Species of gastropod

Amastra fragosa is a species of air-breathing land snail, a terrestrial pulmonate gastropod mollusc in the family Amastridae.

==Description==
The length of the shell attains 13.7 mm, its diameter 8 mm.

(Original description) The shell is narrowly umbilicate, dextral, and conic, with a very thin structure. In its fossil state, it appears as a pale, dirty white. The spire is acutely conical, tapering sharply and slightly contracted near the apex. Its outlines are subtly concave, culminating in a very acute tip.

The whorls of the protoconch are elongate, nearly flat, and very faintly marked with minute striations. The subsequent whorls are indistinctly flattened above, convex below, and subtly shouldered near the sutures. They are irregularly sculpted with coarse, oblique growth wrinkles.

The body whorl is rounded and tapers toward the base, showing slight contraction around the umbilicus. The aperture is somewhat oblique and slightly contracted near its upper margin, with the outer edge thin and consistently strongly arched.

The columella is narrowly triangular, with its inner margin slightly oblique and its outer margin thin and gently arched above the umbilicus.
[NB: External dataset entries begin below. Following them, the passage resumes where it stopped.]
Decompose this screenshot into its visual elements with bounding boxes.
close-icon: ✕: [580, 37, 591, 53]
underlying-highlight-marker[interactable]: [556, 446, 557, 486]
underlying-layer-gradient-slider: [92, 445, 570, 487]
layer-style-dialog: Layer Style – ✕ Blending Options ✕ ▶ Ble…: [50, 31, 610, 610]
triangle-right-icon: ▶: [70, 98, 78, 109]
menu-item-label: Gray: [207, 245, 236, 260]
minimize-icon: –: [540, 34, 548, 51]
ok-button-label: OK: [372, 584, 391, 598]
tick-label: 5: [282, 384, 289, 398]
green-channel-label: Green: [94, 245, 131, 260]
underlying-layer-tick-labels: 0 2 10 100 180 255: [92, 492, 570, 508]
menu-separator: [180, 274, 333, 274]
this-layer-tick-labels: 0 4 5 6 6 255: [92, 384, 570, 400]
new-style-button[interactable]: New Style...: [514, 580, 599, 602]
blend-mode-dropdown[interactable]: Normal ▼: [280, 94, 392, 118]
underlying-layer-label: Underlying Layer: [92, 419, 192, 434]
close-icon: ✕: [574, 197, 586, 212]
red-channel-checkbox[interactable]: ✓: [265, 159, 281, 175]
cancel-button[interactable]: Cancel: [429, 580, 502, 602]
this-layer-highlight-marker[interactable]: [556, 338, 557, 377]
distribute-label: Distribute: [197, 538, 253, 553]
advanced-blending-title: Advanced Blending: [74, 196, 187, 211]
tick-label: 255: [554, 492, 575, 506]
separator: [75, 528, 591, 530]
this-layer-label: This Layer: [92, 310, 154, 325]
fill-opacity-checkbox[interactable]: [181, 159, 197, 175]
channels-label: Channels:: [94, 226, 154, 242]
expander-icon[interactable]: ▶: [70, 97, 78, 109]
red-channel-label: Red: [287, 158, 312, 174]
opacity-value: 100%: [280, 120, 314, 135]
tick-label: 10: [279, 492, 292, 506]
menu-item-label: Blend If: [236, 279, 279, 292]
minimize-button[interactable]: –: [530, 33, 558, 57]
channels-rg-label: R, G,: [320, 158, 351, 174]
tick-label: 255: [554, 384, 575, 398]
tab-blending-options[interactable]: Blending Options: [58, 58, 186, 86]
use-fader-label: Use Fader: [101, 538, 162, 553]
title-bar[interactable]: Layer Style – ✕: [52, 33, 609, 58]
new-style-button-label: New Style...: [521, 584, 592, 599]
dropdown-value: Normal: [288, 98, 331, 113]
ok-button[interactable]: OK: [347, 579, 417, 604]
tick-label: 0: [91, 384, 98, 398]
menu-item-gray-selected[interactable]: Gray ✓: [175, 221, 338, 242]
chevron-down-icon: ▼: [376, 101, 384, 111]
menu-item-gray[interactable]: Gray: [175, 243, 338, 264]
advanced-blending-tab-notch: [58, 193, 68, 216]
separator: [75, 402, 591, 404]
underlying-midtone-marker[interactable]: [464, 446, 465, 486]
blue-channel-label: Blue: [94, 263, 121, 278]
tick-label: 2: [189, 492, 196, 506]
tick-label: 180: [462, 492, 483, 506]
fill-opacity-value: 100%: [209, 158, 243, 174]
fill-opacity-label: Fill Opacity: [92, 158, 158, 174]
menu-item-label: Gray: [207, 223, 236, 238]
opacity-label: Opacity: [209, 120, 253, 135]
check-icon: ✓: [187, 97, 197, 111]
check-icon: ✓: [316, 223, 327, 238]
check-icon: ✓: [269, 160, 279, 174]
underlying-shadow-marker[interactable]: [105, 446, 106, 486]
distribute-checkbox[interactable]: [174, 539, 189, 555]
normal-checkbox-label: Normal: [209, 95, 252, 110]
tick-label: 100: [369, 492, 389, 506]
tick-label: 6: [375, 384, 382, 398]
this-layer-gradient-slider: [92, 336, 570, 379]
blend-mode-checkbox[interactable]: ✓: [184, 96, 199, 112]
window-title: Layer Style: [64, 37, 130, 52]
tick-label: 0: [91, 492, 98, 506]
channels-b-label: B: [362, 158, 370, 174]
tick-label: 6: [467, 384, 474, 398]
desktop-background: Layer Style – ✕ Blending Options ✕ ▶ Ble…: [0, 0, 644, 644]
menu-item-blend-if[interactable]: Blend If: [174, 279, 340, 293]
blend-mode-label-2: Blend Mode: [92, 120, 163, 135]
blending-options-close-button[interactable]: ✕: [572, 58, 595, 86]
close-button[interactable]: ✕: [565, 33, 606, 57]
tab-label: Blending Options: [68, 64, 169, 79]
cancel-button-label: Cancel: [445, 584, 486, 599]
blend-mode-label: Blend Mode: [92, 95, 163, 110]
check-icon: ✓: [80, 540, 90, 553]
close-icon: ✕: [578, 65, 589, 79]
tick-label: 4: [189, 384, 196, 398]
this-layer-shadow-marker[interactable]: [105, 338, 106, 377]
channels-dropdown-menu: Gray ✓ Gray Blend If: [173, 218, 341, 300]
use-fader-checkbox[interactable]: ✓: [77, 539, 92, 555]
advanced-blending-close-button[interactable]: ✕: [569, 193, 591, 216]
The columellar fold is not particularly strong, nearly transverse, and tapers gradually toward the outer margin of the columella.

The umbilicus is subcircular, with a rounded and slightly contracted margin that appears enlarged internally.

In some adult specimens of this species, there is a subtle tendency to develop an indistinct angle at the periphery. However, when this feature is present, it does not affect the margin of the aperture, as the angle fades away before reaching it.

==Distribution==
This species is endemic to Hawai, occurring in Pleistocene strata.